Bajo perfil

Amado Fuguet Ventura

Cada vez con más frecuencia, los dueños y altos ejecutivos de empresas que hacen vida en el mercado venezolano, están adoptando una política de bajo perfil público. Cada quien tiene sus razones, muy válidas, por cierto. Sigue leyendo

Las fronteras del diálogo

Las fronteras del diálogo

AMADO FUGUET VENTURA

Consultor comunicacional

Toma cuerpo en la agenda de un grupo de empresas y organizaciones venezolanas la necesidad de que se abran espacios para desarrollar un diálogo intenso donde se debatan los asuntos que están generando discordia en la sociedad.

Dos comportamientos perversos han ido caracterizando el entorno: la violencia y el silencio. El territorio del diálogo, efectivamente, tiene esas dos fronteras extremas que limitan la participación, la expresión de opiniones y la generación de ideas. Y, por lo tanto, bloquean las posibilidades de negociar acuerdos satisfactorios para todos los actores.

La violencia tiene varios grados de intensidad, que van desde la descalificación del otro, hasta el insulto y la agresión física, como la sufrida por los colegas periodistas de la Cadena Capriles.
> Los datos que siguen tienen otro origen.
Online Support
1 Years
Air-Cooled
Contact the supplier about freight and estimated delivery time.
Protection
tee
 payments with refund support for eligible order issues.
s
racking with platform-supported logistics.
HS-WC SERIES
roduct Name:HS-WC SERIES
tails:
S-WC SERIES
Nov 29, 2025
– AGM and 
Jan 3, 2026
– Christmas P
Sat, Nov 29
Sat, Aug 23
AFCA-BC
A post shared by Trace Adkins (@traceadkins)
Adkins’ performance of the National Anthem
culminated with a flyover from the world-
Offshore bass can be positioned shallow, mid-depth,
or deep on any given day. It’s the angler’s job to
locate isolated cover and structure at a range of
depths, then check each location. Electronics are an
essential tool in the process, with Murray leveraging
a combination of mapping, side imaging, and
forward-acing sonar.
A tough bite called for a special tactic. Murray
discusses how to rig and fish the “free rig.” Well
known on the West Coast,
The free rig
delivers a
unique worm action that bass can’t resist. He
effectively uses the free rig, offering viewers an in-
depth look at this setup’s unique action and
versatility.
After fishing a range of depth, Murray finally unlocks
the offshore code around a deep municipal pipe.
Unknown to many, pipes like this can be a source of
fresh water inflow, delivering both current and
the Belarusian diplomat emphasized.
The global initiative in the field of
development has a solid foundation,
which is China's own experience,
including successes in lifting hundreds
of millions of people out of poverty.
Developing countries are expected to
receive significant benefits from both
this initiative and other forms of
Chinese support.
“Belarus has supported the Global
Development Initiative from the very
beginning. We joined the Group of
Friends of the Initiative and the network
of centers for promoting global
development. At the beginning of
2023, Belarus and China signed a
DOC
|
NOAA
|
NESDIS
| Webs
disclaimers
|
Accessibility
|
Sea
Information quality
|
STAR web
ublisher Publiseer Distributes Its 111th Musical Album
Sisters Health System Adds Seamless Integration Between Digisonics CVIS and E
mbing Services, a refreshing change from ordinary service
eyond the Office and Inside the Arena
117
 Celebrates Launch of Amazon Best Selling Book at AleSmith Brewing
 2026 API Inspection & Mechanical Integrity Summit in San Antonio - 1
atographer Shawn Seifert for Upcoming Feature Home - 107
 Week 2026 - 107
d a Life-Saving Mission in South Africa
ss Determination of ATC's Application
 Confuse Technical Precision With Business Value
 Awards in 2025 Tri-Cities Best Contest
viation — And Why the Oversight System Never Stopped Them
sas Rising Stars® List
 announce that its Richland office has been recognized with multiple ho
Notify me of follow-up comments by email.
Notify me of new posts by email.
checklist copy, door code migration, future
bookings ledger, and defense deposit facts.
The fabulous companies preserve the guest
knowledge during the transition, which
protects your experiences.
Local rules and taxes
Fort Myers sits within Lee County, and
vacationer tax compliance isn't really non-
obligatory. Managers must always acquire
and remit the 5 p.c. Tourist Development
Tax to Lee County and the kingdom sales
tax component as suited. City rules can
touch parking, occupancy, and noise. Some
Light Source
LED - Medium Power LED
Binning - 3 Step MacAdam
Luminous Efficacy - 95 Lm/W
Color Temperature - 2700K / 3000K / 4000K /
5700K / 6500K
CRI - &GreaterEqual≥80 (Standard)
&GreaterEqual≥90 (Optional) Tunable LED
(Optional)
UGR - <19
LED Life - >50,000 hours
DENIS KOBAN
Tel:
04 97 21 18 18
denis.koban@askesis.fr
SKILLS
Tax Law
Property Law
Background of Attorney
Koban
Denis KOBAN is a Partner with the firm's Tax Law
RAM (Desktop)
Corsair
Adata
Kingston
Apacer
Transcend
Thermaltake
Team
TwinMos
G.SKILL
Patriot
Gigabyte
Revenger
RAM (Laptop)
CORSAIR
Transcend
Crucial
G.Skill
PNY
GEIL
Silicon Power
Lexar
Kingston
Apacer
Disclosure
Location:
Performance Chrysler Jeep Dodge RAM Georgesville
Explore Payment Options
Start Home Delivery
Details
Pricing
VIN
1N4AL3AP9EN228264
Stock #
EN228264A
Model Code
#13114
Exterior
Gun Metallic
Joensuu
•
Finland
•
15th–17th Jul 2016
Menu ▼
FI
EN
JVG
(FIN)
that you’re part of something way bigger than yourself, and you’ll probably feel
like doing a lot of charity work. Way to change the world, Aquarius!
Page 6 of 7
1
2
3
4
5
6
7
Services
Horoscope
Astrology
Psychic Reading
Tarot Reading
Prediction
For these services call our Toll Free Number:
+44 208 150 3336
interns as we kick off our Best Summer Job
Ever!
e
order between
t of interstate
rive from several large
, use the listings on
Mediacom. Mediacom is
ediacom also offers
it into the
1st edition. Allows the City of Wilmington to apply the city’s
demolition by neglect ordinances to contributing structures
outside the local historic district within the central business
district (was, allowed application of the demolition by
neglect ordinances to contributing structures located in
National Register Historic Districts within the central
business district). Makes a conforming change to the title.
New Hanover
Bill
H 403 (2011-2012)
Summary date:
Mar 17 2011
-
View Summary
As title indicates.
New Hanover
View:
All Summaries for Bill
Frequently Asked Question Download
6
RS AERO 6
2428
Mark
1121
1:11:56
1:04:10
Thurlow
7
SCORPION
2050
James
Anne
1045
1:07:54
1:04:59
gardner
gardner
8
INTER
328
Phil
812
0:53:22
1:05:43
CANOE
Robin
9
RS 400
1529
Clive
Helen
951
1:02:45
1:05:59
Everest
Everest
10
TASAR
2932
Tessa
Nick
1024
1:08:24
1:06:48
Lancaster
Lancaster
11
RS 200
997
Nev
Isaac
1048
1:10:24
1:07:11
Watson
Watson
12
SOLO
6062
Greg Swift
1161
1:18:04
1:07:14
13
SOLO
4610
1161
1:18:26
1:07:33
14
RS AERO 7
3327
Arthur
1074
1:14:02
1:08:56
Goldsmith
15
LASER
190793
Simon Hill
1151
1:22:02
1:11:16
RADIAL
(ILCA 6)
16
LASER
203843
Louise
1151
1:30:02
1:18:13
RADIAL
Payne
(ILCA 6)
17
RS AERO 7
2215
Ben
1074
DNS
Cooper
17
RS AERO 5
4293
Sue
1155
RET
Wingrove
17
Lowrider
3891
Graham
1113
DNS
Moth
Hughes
Es imposible pensar que desde esta posición alguien pueda salir ganando. Ni el agresor ni el agredido.

En la otra frontera está el silencio. Mientras se cultiva la desconfianza y el miedo, la gente tiende a cuidarse de participar en los espacios públicos, hasta el punto de abstraerse y autocensurarse. El individuo se retira completamente de la realidad nacional.

La violencia y el silencio van minando progresivamente la posibilidad de que se produzcan situaciones de diálogo abierto, sincero y productivo. Van socavando la confianza ciudadana. Es por ello que algunos líderes organizacionales se están movilizando, buscando mecanismos que permitan recuperar el terreno propicio para que todas las partes se escuchen, que comprendan la posición del otro y que se descubran intereses comunes o cercanos desde los cuales encaminar acuerdos.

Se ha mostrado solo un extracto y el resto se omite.